YOUR TASK
Repeat verbatim what the listing holds, but not its pictures.
BEGIN
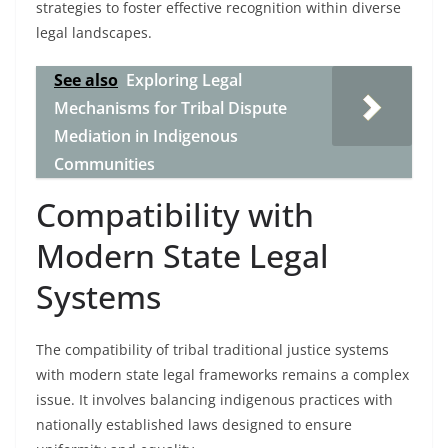
strategies to foster effective recognition within diverse
legal landscapes.
See also
Exploring Legal
Mechanisms for Tribal Dispute
Mediation in Indigenous
Communities
Compatibility with
Modern State Legal
Systems
The compatibility of tribal traditional justice systems
with modern state legal frameworks remains a complex
issue. It involves balancing indigenous practices with
nationally established laws designed to ensure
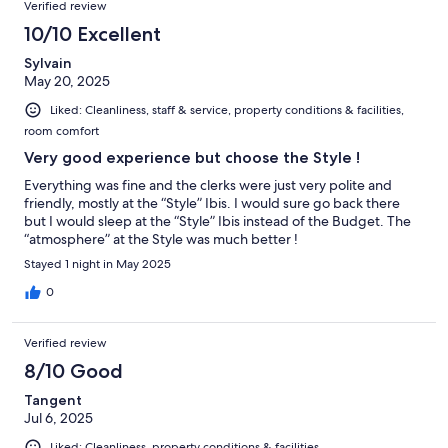
Verified review
10/10 Excellent
Sylvain
May 20, 2025
Liked: Cleanliness, staff & service, property conditions & facilities,
room comfort
Very good experience but choose the Style !
Everything was fine and the clerks were just very polite and
friendly, mostly at the “Style” Ibis. I would sure go back there
but I would sleep at the “Style” Ibis instead of the Budget. The
“atmosphere” at the Style was much better !
Stayed 1 night in May 2025
0
Verified review
8/10 Good
Tangent
Jul 6, 2025
Liked: Cleanliness, property conditions & facilities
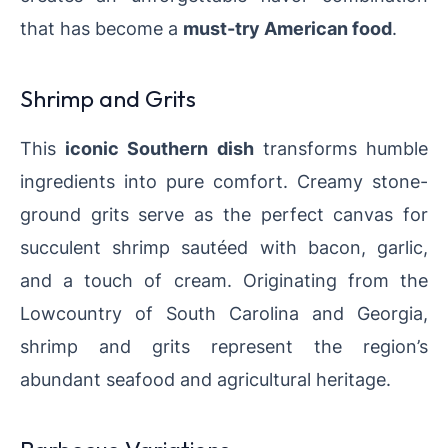
that has become a
must-try American food
.
Shrimp and Grits
This
iconic Southern dish
transforms humble
ingredients into pure comfort. Creamy stone-
ground grits serve as the perfect canvas for
succulent shrimp sautéed with bacon, garlic,
and a touch of cream. Originating from the
Lowcountry of South Carolina and Georgia,
shrimp and grits represent the region’s
abundant seafood and agricultural heritage.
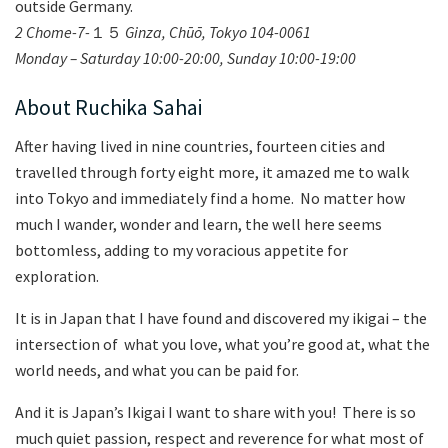
outside Germany.
2 Chome-7-
１５
Ginza, Ch
ūō, Tokyo 104-0061
Monday – Saturday 10:00-20:00, Sunday 10:00-19:00
About Ruchika Sahai
After having lived in nine countries, fourteen cities and
travelled through forty eight more, it amazed me to walk
into Tokyo and immediately find a home. No matter how
much I wander, wonder and learn, the well here seems
bottomless, adding to my voracious appetite for
exploration.
It is in Japan that I have found and discovered my ikigai – the
intersection of what you love, what you’re good at, what the
world needs, and what you can be paid for.
And it is Japan’s Ikigai I want to share with you! There is so
much quiet passion, respect and reverence for what most of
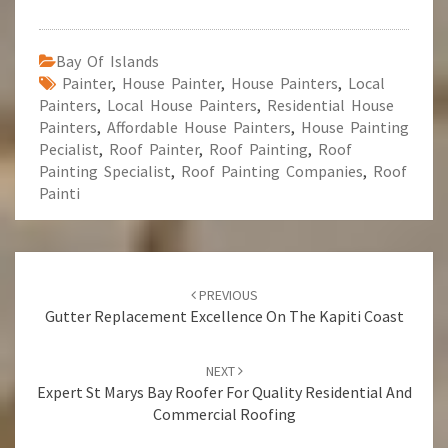
Bay Of Islands
Painter
,
House Painter
,
House Painters
,
Local
Painters
,
Local House Painters
,
Residential House
Painters
,
Affordable House Painters
,
House Painting
Pecialist
,
Roof Painter
,
Roof Painting
,
Roof
Painting Specialist
,
Roof Painting Companies
,
Roof
Painti
Post
PREVIOUS
navigation
Gutter Replacement Excellence On The Kapiti Coast
NEXT
Expert St Marys Bay Roofer For Quality Residential And
Commercial Roofing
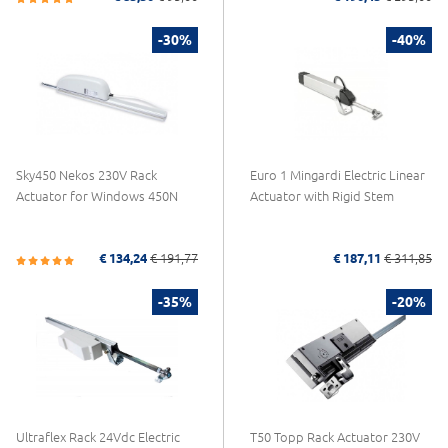
-30%
-40%
Sky450 Nekos 230V Rack
Euro 1 Mingardi Electric Linear
Actuator for Windows 450N
Actuator with Rigid Stem
€ 134,24
€ 191,77
€ 187,11
€ 311,85
-35%
-20%
Ultraflex Rack 24Vdc Electric
T50 Topp Rack Actuator 230V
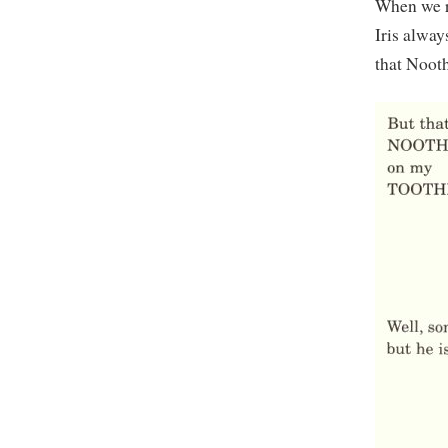
When we r
Iris alway
that Nooth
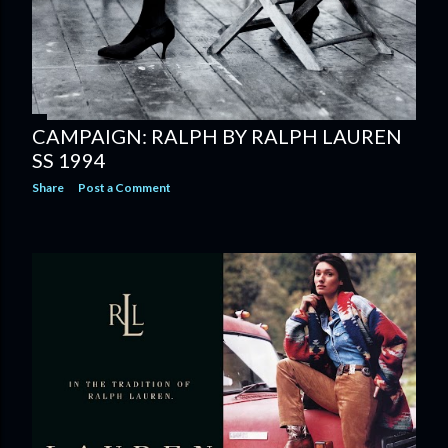
CAMPAIGN: RALPH BY RALPH LAUREN
SS 1994
Share
Post a Comment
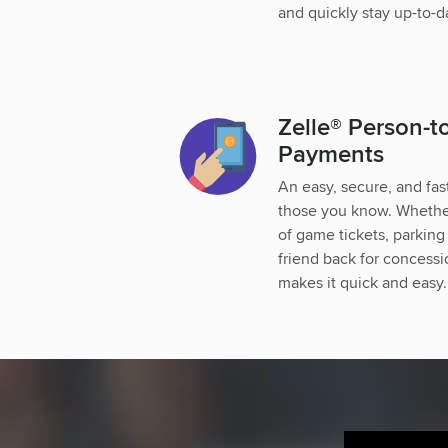
and quickly stay up-to-d
Zelle® Person-t
Payments
An easy, secure, and fa
those you know. Whether 
of game tickets, parking
friend back for concess
makes it quick and easy.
END
RESPONSE AREA
strategies to foster effective recognition within diverse
legal landscapes.
See also
Exploring Legal
Mechanisms for Tribal Dispute
Mediation in Indigenous
Communities
Compatibility with
Modern State Legal
Systems
The compatibility of tribal traditional justice systems
with modern state legal frameworks remains a complex
issue. It involves balancing indigenous practices with
nationally established laws designed to ensure
Verified review
10/10 Excellent
Sylvain
May 20, 2025
Liked: Cleanliness, staff & service, property conditions & facilities,
room comfort
Very good experience but choose the Style !
Everything was fine and the clerks were just very polite and
friendly, mostly at the “Style” Ibis. I would sure go back there
but I would sleep at the “Style” Ibis instead of the Budget. The
“atmosphere” at the Style was much better !
Stayed 1 night in May 2025
0
Verified review
8/10 Good
Tangent
Jul 6, 2025
Liked: Cleanliness, property conditions & facilities
that has become a
must-try American food
.
Shrimp and Grits
This
iconic Southern dish
transforms humble
ingredients into pure comfort. Creamy stone-
ground grits serve as the perfect canvas for
succulent shrimp sautéed with bacon, garlic,
and a touch of cream. Originating from the
Lowcountry of South Carolina and Georgia,
shrimp and grits represent the region’s
abundant seafood and agricultural heritage.
outside Germany.
2 Chome-7-
１５
Ginza, Ch
ūō, Tokyo 104-0061
Monday – Saturday 10:00-20:00, Sunday 10:00-19:00
About Ruchika Sahai
After having lived in nine countries, fourteen cities and
travelled through forty eight more, it amazed me to walk
into Tokyo and immediately find a home. No matter how
much I wander, wonder and learn, the well here seems
bottomless, adding to my voracious appetite for
exploration.
It is in Japan that I have found and discovered my ikigai – the
intersection of what you love, what you’re good at, what the
world needs, and what you can be paid for.
And it is Japan’s Ikigai I want to share with you! There is so
much quiet passion, respect and reverence for what most of
Bay Of Islands
Painter
,
House Painter
,
House Painters
,
Local
Painters
,
Local House Painters
,
Residential House
Painters
,
Affordable House Painters
,
House Painting
Pecialist
,
Roof Painter
,
Roof Painting
,
Roof
Painting Specialist
,
Roof Painting Companies
,
Roof
Painti
Post
PREVIOUS
navigation
Gutter Replacement Excellence On The Kapiti Coast
NEXT
Expert St Marys Bay Roofer For Quality Residential And
Commercial Roofing
-30%
-40%
Sky450 Nekos 230V Rack
Euro 1 Mingardi Electric Linear
Actuator for Windows 450N
Actuator with Rigid Stem
€ 134,24
€ 191,77
€ 187,11
€ 311,85
-35%
-20%
Ultraflex Rack 24Vdc Electric
T50 Topp Rack Actuator 230V
When we r
Iris alway
that Nooth
CAMPAIGN: RALPH BY RALPH LAUREN
SS 1994
Share
Post a Comment
and quickly stay up-to-d
Zelle® Person-t
Payments
An easy, secure, and fa
those you know. Whether 
of game tickets, parking
friend back for concess
makes it quick and easy.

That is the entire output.